When the media finally shook shaking themselves from their Obama stupor in the second term, they went after the president for his promise that “you can keep your doctor” and his falsehood that he actually never made such a promise. Now, everyone from former congressman Barney Frank (D-Mass.) to Polifact admits that President Obama misled the public (and implicitly accused him, therefore, of lying when he denied saying so). Having caught him egregiously dissembling to the voters on his primary domestic “achievement,” the question now is whether the media will be as tough on his equally dishonest statements on Iraq.


President Obama reads his speech to photographers after delivering a televised address marking the end of the U.S. combat mission in Iraq from the Oval Office of the White House on Aug. 31, 2010. (Susan Walsh/Associated Press)
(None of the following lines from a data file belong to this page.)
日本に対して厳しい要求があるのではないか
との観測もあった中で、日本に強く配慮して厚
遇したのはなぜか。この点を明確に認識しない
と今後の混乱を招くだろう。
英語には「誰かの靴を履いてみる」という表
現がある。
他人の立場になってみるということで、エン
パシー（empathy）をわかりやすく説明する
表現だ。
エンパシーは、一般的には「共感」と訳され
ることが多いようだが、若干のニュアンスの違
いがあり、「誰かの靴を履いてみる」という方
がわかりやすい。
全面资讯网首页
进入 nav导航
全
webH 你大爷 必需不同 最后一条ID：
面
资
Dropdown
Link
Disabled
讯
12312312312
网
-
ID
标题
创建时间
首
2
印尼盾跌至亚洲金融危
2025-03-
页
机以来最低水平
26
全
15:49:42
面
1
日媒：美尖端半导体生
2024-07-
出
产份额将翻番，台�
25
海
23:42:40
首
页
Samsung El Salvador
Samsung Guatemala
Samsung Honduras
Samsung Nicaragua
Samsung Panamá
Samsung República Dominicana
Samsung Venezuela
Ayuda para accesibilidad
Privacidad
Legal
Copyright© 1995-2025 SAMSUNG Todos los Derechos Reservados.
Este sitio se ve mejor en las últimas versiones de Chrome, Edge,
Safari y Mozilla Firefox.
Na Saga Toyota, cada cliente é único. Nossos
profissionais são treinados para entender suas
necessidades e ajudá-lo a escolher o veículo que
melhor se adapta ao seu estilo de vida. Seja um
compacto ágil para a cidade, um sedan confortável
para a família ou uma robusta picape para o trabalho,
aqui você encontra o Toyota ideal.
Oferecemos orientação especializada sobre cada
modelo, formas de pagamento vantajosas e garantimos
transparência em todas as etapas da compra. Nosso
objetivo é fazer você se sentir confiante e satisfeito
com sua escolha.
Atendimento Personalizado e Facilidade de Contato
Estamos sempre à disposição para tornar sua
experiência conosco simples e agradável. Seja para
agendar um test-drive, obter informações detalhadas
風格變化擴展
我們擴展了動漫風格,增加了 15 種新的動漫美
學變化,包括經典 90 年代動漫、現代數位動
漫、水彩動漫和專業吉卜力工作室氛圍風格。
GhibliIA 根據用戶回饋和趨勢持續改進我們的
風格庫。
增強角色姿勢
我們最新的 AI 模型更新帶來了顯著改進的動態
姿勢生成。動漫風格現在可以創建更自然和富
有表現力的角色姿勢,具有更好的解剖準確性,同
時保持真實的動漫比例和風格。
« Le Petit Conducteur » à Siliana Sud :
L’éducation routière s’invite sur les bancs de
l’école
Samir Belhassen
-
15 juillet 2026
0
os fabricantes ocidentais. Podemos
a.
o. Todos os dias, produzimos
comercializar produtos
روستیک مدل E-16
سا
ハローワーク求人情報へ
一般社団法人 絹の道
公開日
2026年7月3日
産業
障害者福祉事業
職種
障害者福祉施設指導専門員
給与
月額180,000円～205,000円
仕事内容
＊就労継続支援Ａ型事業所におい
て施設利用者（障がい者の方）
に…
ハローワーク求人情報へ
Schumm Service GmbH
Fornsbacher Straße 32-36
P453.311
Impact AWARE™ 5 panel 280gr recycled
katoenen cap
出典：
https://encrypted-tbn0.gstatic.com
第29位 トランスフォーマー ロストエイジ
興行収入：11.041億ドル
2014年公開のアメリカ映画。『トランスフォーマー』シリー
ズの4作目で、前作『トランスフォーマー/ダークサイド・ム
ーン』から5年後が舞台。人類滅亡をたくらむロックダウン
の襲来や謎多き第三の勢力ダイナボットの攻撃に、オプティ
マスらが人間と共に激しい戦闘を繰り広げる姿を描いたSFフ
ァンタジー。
It’s generally seen by commentators and many lawmakers on both sides of the aisle that failing to keep troops in Iraq contributed to the disastrous rise of the Islamic State and the near-destruction of Iraq. That’s a problem, of course, because Obama pulled them out. The president and his former secretary of state, Hillary Clinton, have now come up with their version of the Obamacare canard: If you like our troops, you can keep them in Iraq.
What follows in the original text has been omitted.